YOUR OBJECTIVE: The finished copy should hold every entry exactly as given, and no pictures.

(Beginning of INPUT DATA)

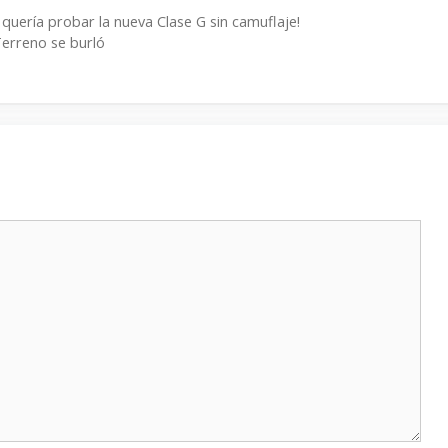
quería probar la nueva Clase G sin camuflaje!
erreno se burló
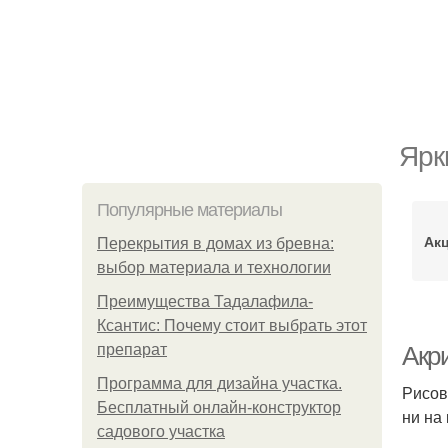
Ярк
Популярные материалы
Акц
Перекрытия в домах из бревна:
выбор материала и технологии
Преимущества Тадалафила-
Ксантис: Почему стоит выбрать этот
препарат
Акри
Программа для дизайна участка.
Рисов
Бесплатный онлайн-конструктор
ни на 
садового участка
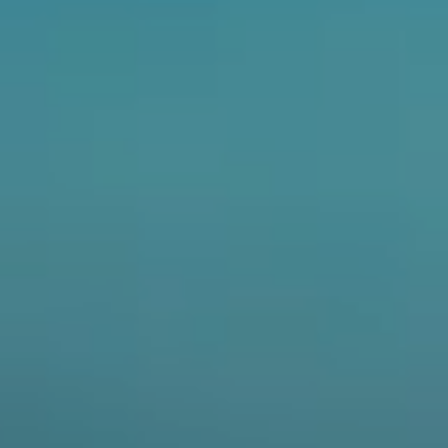
CFORCE 450L
C4
675NK
650NK
LASSIC
700CL-X ADVENTURE
700CL-X HERITAGE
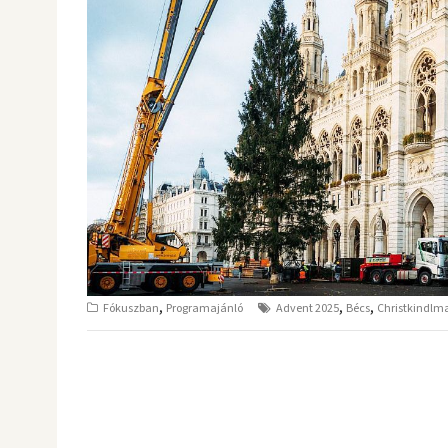
,
,
,
Fókuszban
Programajánló
Advent 2025
Bécs
Christkindlm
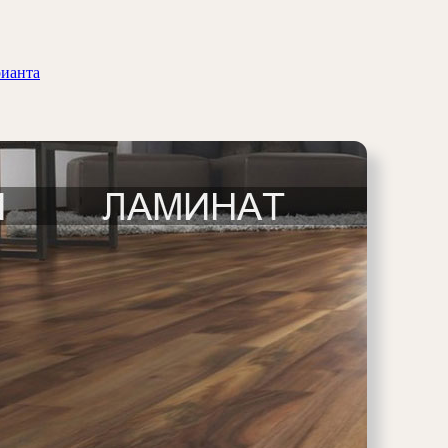
рианта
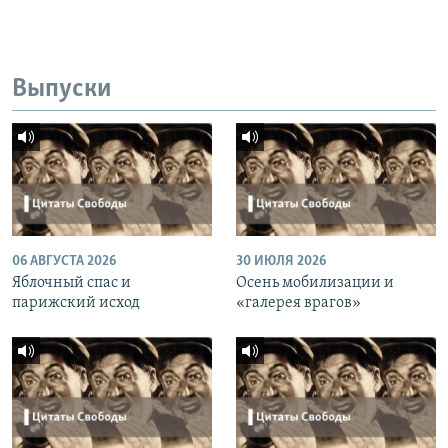
Выпуски
06 АВГУСТА 2026
30 ИЮЛЯ 2026
Яблочный спас и
Осень мобилизации и
парижский исход
«галерея врагов»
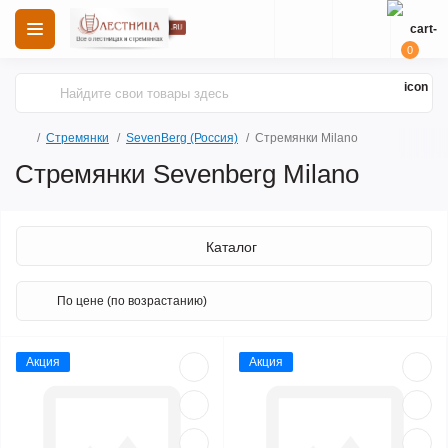
0
Стремянки
SevenBerg (Россия)
Стремянки Milano
Стремянки Sevenberg Milano
Каталог
Акция
Акция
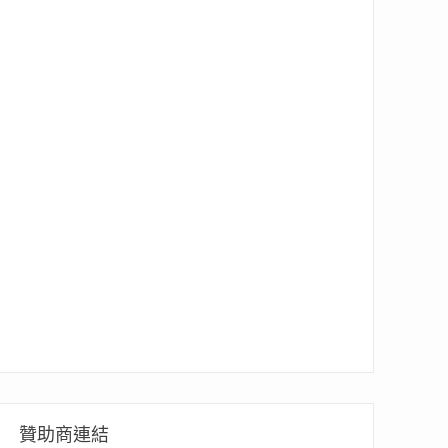
贊助商連結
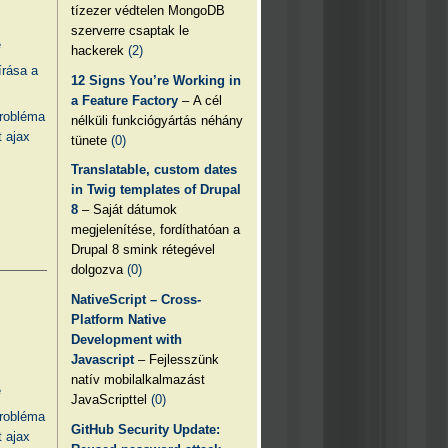
tízezer védtelen MongoDB
szerverre csaptak le
e
hackerek
(2)
írása a
12 Signs You’re Working in
a Feature Factory
– A cél
probléma
nélküli funkciógyártás néhány
 ajax
tünete
(0)
Translatable, custom dates
in Twig templates of Drupal
8
– Saját dátumok
megjelenítése, fordíthatóan a
Drupal 8 smink rétegével
dolgozva
(0)
NativeScript – Cross-
Platform Native
Development with
Javascript
– Fejlesszünk
natív mobilalkalmazást
e
JavaScripttel
(0)
probléma
GitHub Security Update:
 ajax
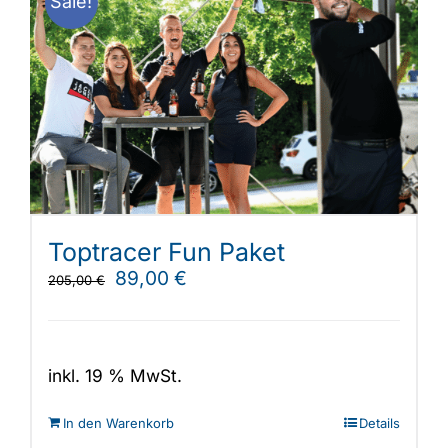
Sale!
auf.
Die
Optionen
können
auf
der
Produktseite
gewählt
werden
Toptracer Fun Paket
Ursprünglicher
Aktueller
89,00
€
205,00
€
Preis
Preis
war:
ist:
205,00 €
89,00 €.
inkl. 19 % MwSt.
In den Warenkorb
Details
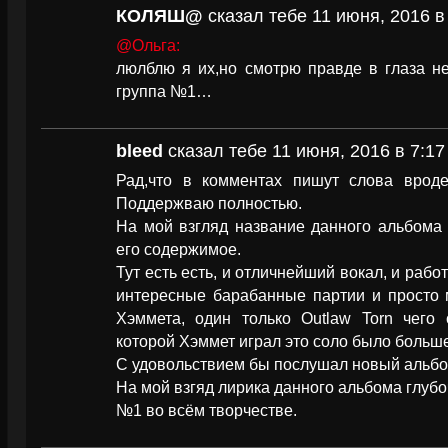
КОЛЯШ@
сказал тебе 11 июня, 2016 в
@Ольга:
люлблю я их,но смотрю правде в глаза н
группа №1…
bleed
сказал тебе 11 июня, 2016 в 7:17
Рад,что в комментах пишут слова врод
Поддержваю полностью.
На мой взгляд название данного альбома
его содержимое.
Тут есть есть, и отличнейший вокал, и раб
интересные барабанные партии и просто 
Хэммета, один только Outlaw Torn чего 
которой Хэммет играл это соло было больше
С удовольствием бы послушал новый альбом
На мой взгяд лирика данного альбома глуб
№1 во всём творчестве.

(End of INPUT DATA)

RESULT FOR THIS EXERCISE:
quería probar la nueva Clase G sin camuflaje!
erreno se burló
Ярк
Популярные материалы
Акц
Перекрытия в домах из бревна:
выбор материала и технологии
Преимущества Тадалафила-
Ксантис: Почему стоит выбрать этот
препарат
Акри
Программа для дизайна участка.
Рисов
Бесплатный онлайн-конструктор
ни на 
садового участка
CFORCE 450L
C4
675NK
650NK
LASSIC
700CL-X ADVENTURE
700CL-X HERITAGE
,
,
,
Fókuszban
Programajánló
Advent 2025
Bécs
Christkindlm
рианта
Выпуски
06 АВГУСТА 2026
30 ИЮЛЯ 2026
Яблочный спас и
Осень мобилизации и
парижский исход
«галерея врагов»
0
Стремянки
SevenBerg (Россия)
Стремянки Milano
Стремянки Sevenberg Milano
Каталог
Акция
Акция
贊助商連結
tízezer védtelen MongoDB
szerverre csaptak le
e
hackerek
(2)
írása a
12 Signs You’re Working in
a Feature Factory
– A cél
probléma
nélküli funkciógyártás néhány
 ajax
tünete
(0)
Translatable, custom dates
in Twig templates of Drupal
8
– Saját dátumok
megjelenítése, fordíthatóan a
Drupal 8 smink rétegével
dolgozva
(0)
NativeScript – Cross-
Platform Native
Development with
Javascript
– Fejlesszünk
natív mobilalkalmazást
e
JavaScripttel
(0)
probléma
GitHub Security Update:
 ajax
Sale!
auf.
Die
Optionen
können
auf
der
Produktseite
gewählt
werden
Toptracer Fun Paket
Ursprünglicher
Aktueller
89,00
€
205,00
€
Preis
Preis
war:
ist:
205,00 €
89,00 €.
inkl. 19 % MwSt.
In den Warenkorb
Details
КОЛЯШ@
сказал тебе 11 июня, 2016 в
@Ольга:
люлблю я их,но смотрю правде в глаза н
группа №1…
bleed
сказал тебе 11 июня, 2016 в 7:17
Рад,что в комментах пишут слова врод
Поддержваю полностью.
На мой взгляд название данного альбома
его содержимое.
Тут есть есть, и отличнейший вокал, и раб
интересные барабанные партии и просто 
Хэммета, один только Outlaw Torn чего 
которой Хэммет играл это соло было больше
С удовольствием бы послушал новый альбом
На мой взгяд лирика данного альбома глуб
№1 во всём творчестве.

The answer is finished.